Taking it to the streets
Along with the galleries and museums showcasing their PHE04 wares this summer, the streets and stations of the city herself will also be taking part in PHotoEspaña. The newly revamped Nuevos Ministerios metro station will display Decisive Portraits by Joachim Schmid, a collection of World War II snapshots, and the Atocha and Recoletos railway stations will exhibit Daniel Blaufuks’s Collected Short Stories which “offers groups of images in pairs converted into a narration”. But the mother-load of PHE04 in the streets is PHotoEspaña En La Calle where the streets, plazas and buildings of Huertas become the art space, and participants follow a route marked out in the streets of the barrio: “Site-specific projects related with the experience of walking, strolling, wandering around the city on foot, observing closely what is happening nearby and how this experience generates images, scenes and narrations that temporarily share space with day-to-day street stories.”

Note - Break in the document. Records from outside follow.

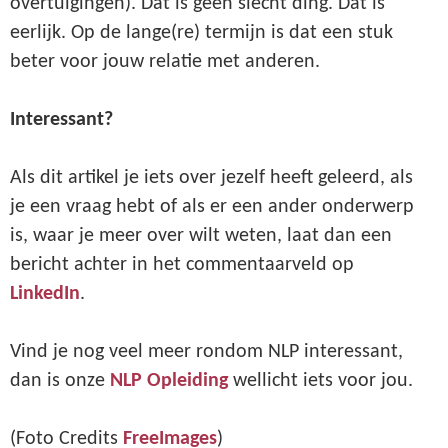
overtuigingen). Dat is geen slecht ding. Dat is
eerlijk. Op de lange(re) termijn is dat een stuk
beter voor jouw relatie met anderen.
Interessant?
Als dit artikel je iets over jezelf heeft geleerd, als
je een vraag hebt of als er een ander onderwerp
is, waar je meer over wilt weten, laat dan een
bericht achter in het commentaarveld op
LinkedIn
.
Vind je nog veel meer rondom NLP interessant,
dan is onze
NLP Opleiding
wellicht iets voor jou.
(Foto Credits
FreeImages
)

Competing for photographic glory
What would an art festival be without some good-old-fashioned cut-throat competition? The winner of the festival’s portfolio review receives the Descubrimientos Award for the Best Portfolio, an exhibition in PHE05. Images by all the finalists are shown during the festival at the Night-time Projections and the Santa Ana Projections and www.phedigital.com will house a microsite for one year containing the images of all those selected. There’s also the Injuve Award for the Best Young Photographer, the year’s Best Photography Publication Award, and the Off Festival Award. The PHotoEspaña Award is the festival’s most important award, and is decided by the PHE04 organisation. A jury of experts grants the rest of the awards.
Cyber planning
Now before heading off into the streets to get your photofix, you may want to get your times, dates, and venues sorted, because with so much going on in so many different
places around the capital, a bit of pre-planned cyber strategy can make all the difference in the world. PHEdigital is the Internet version of PHotoEspaña and receives almost two million visitors each year. It contains all festival information and hundreds of photographs of the exhibitions and activities. There are also two contests, Tu Historia, a photo-story contest in which participants write a short story based on any of the 10 images proposed by the festival organisation, and Quién sabe cómo, a digital photography contest designed as a reflection on literature and photography, in which participants have to recreate a story using their own images basing them on the fragments of famous literary works provided by the PHotoEspaña organisation. Take note of the PHE04 Map which highlights everything geographically. Happy mapping. You’re ready to go.